One thing I definitely remembered from first watch is the introduction of the Reavers. It’s just well done, the way the crew’s fear is played up. And they don’t even show us any Reavers in the episode, just their ship. It’s well done. Only one thing I hated about it: when Simon says he’s heard stories of the Reavers, Zoey says “They’re not stories.” The word story does not mean fiction, you idiot. Related to showing what a threat the Reavers are is one of the subversions of cliched scenes the show was good at: when the first villain is taking a hostage and Mal rushes in and casually shoots him in the head because they have bigger problems now, that’s a good bit.

One last thing I caught here was more shaky came and crosstalk than I would’ve expected. I suppose this is the right era for those things to be making their way into television, supposedly to make things feel more natural. I’m don’t mind one of those things. The other one is shaky cam. We’ll see how it goes in later episodes.

PDR TO WATCH FIREFLY

I’m gonna do it again! I’m gonna watch a science fiction show I dimly remember from my youth again! Only actually, this time it isn’t as dimly remembered and I was slightly less of a youth.

I was over twenty when I watched Firefly, still a child by the standards I hold now, but technically an adult. And by the time I was twenty, I was more discerning about the television I watched, which is why I absolutely never watched Firefly while it was on television. But I heard good things and I got around to it when it was on DVD. I remember liking it! But I also remember thinking it’s one of those things where if it hadn’t been cancelled early, the Internet maybe wouldn’t have been as in love with it as it was. I can’t know if that’s true, but it was the opinion I held. Now, decades later, I don’t even know if the show is held in the esteem it once was. I think people still like it fine, but I’m out of touch, so what do I know? But here’s the thing: I wanted to do another PDR Sci-Fi Watching but also I don’t want to commit to a big project while I’m falling behind on other projects, so a show that got cancelled after a dozen episodes or whatever sounds like it’ll go down smooth.
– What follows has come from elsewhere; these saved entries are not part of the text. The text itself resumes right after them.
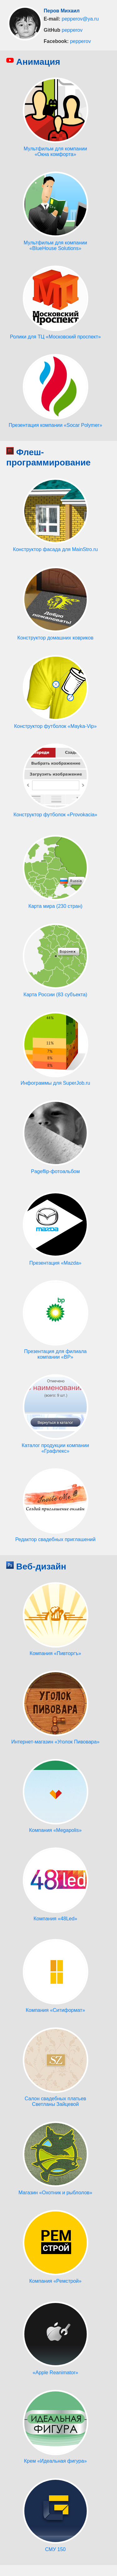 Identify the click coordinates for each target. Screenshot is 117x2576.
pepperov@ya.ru (80, 18)
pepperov (72, 30) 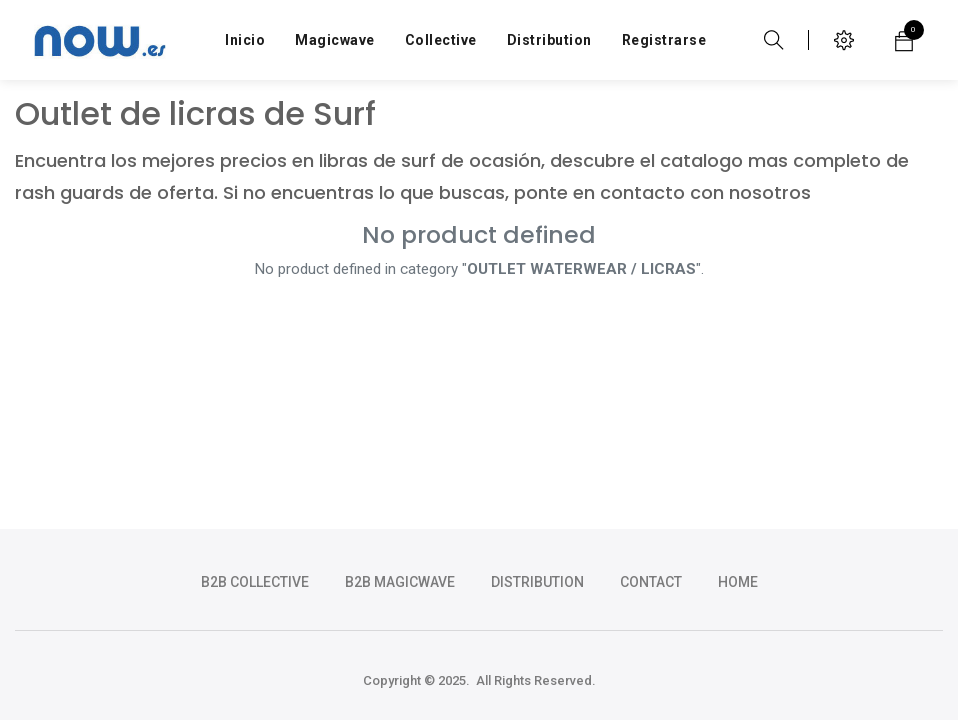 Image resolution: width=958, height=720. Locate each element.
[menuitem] (245, 40)
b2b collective (255, 582)
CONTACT (651, 582)
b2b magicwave (400, 582)
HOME (738, 582)
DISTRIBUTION (537, 582)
So what do I remember about the show? Well, unlike Earth-2 or Space: Above and Beyond, which had fled my teenage mind after their cancellations, I can even now remember whole characters, names and all. If I tried, I could probably come up with a general description of five or six episodes even. I even know that the show doesn’t have any aliens for poor little alien-starved me. So this one will not be a font of surprises, but it should be easy, and that’s probably more important.